2

The $n$-dimensional torus can be obtained as a quotient: $T^n=\mathbb{R}^n/\mathbb{Z}^n$.

As pointed out here, the standard metric on $\mathbb{R}^n$ is invariant under translation by the elements of $\mathbb{Z}^n$ so it descends to the quotient (i.e there is a unique Riemannian metric on $T^n$ making the canonical projection a Riemannian isometry).

Is there an easy way to see that the curvature (of that metric on $T^n$) is zero? I am aware of O'Neill's formula, but I would like to find a more elementary way to prove this without using it. Is it possible? (at least for $n=2$ )?

Asaf Shachar
  • 25,111
  • 2
    That looks like an $n$-dimensional torus :-) – robjohn May 12 '15 at 20:06
  • 6
    Curvature is a local invariant, $\Bbb R^n$ is flat, and the projection $\Bbb R^n \to T^n$ is (by construction of the metric you chose on $T^n$) a local isometry. Is that satisfying? –  May 12 '15 at 20:07
  • 2
    Isn't it locally isometric to $\mathbb{R}^n$? – robjohn May 12 '15 at 20:07
  • @MikeMiller: great minds think alike :-) – robjohn May 12 '15 at 20:08
  • @MikeMiller: You are right of course.

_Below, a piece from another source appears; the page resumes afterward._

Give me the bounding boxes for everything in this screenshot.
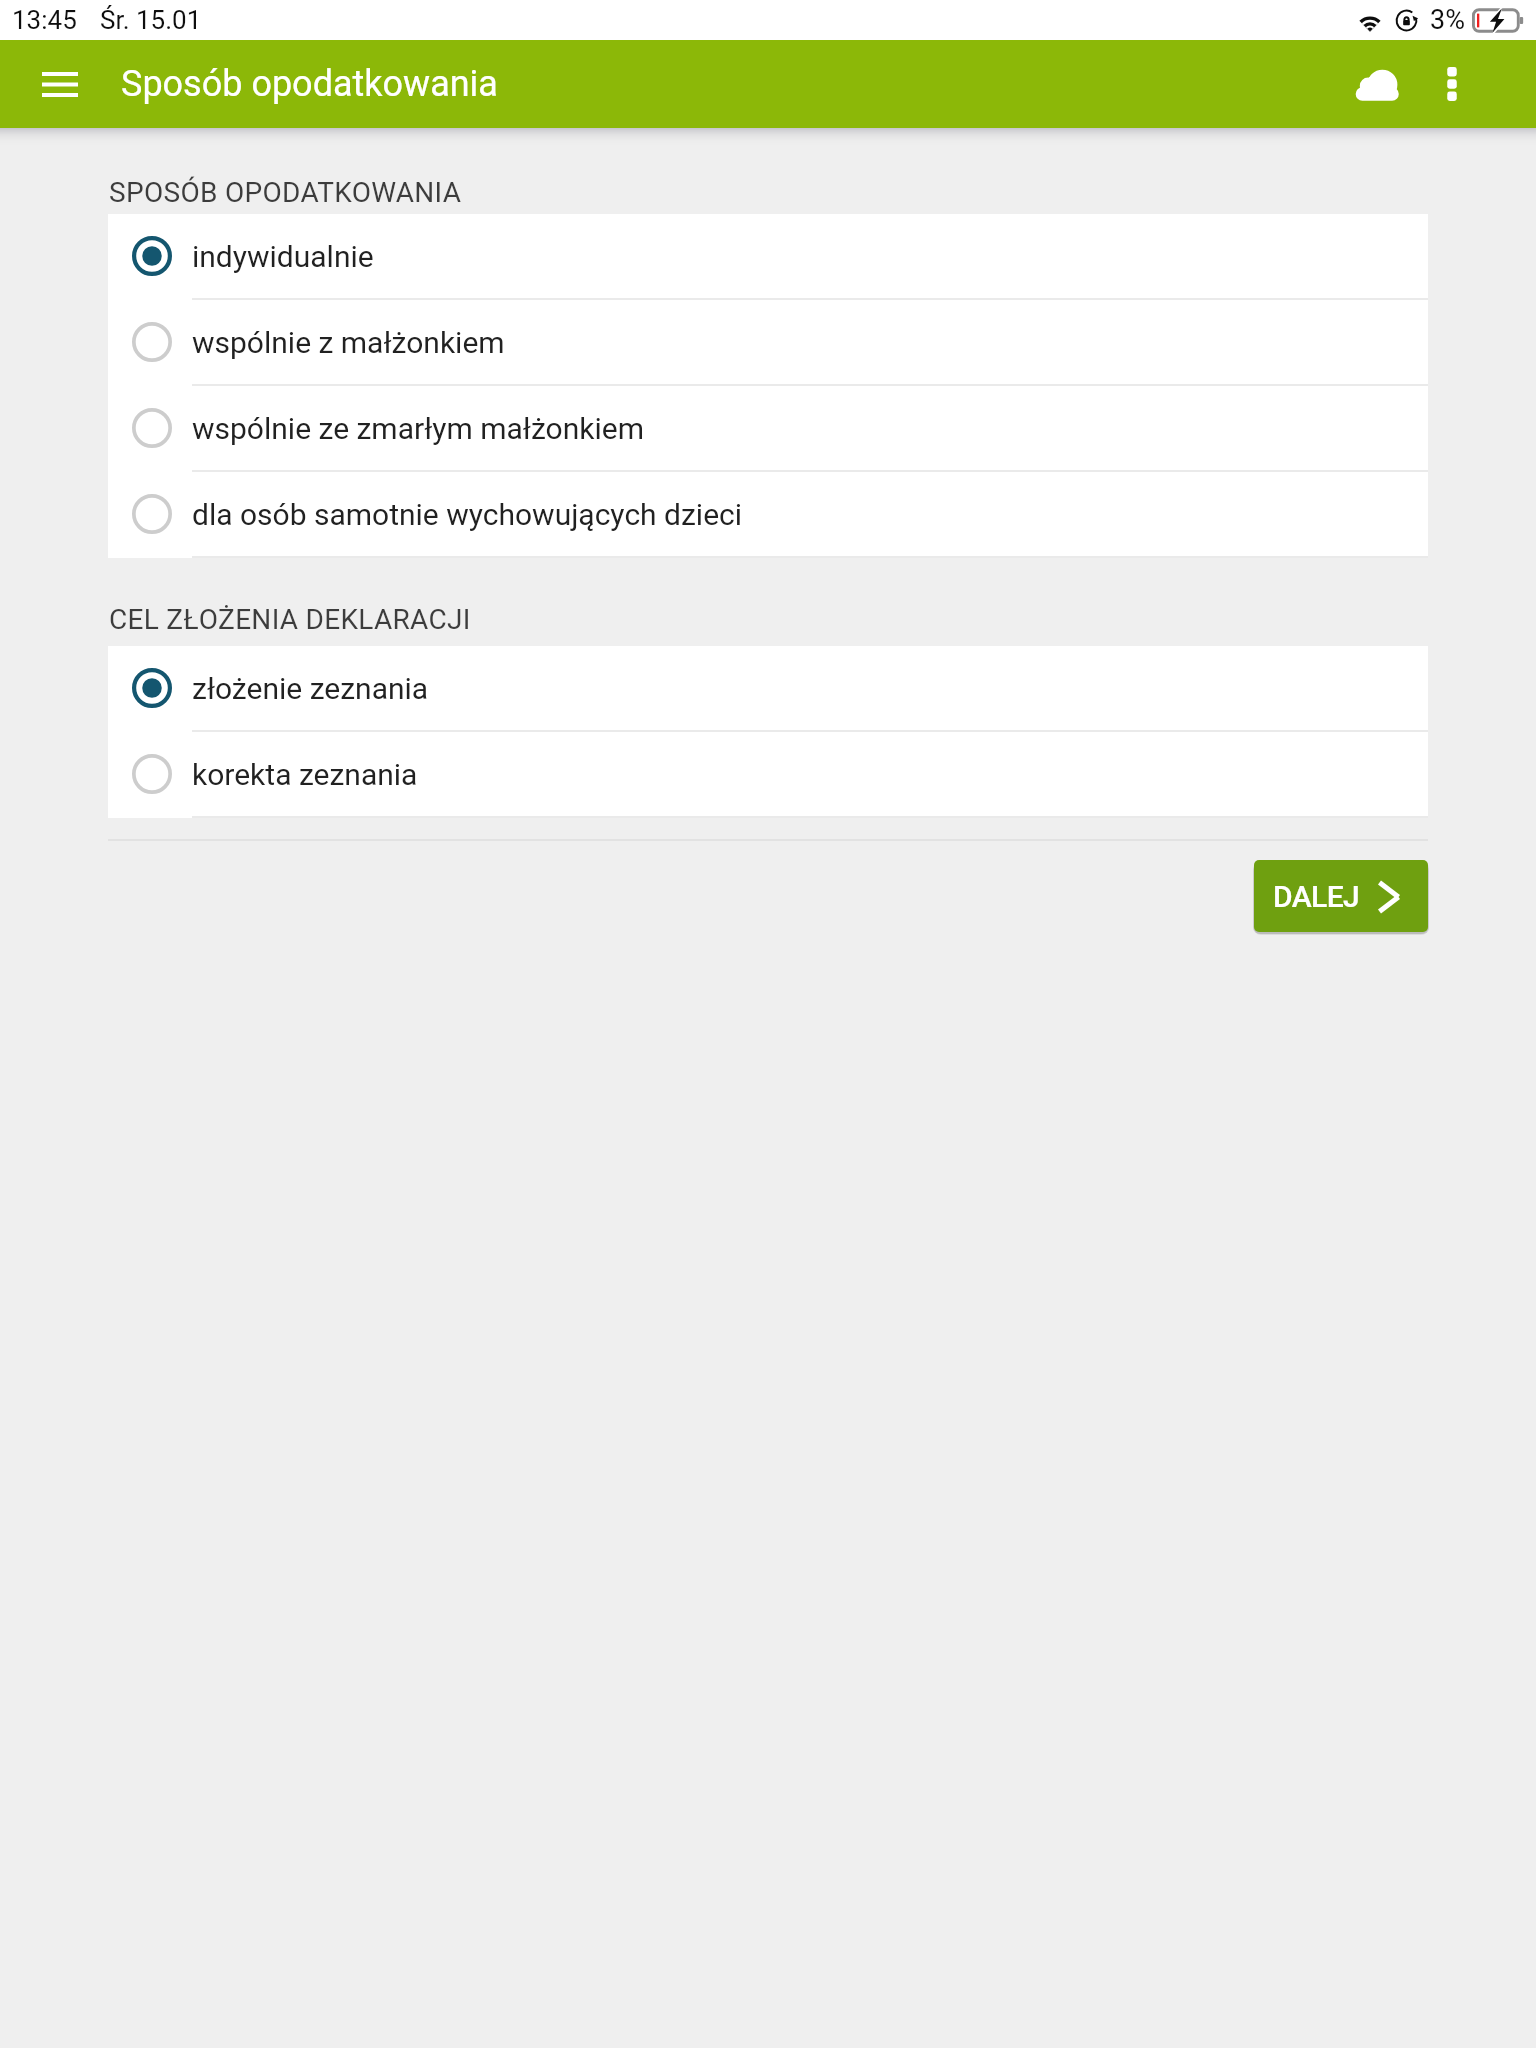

The important point is that $Z^n$ is discrete, so the fact that the projection is a submersion automatically implies its an immersion, and immersions are locally embeddings. This is what I was missing. – Asaf Shachar May 12 '15 at 20:19

1 Answers1

2

For sake of completeness I am writing the full answer, as suggested by Mike Miller:

$Z^n$ is discrete implies dim($\mathbb{T}^n$)=dim($\mathbb{R}^n$), so the fact that the projection is a submersion automatically implies its an immersion, and immersions are locally embeddings.

It is a local isometry (not just an embedding) by the construction of the metric.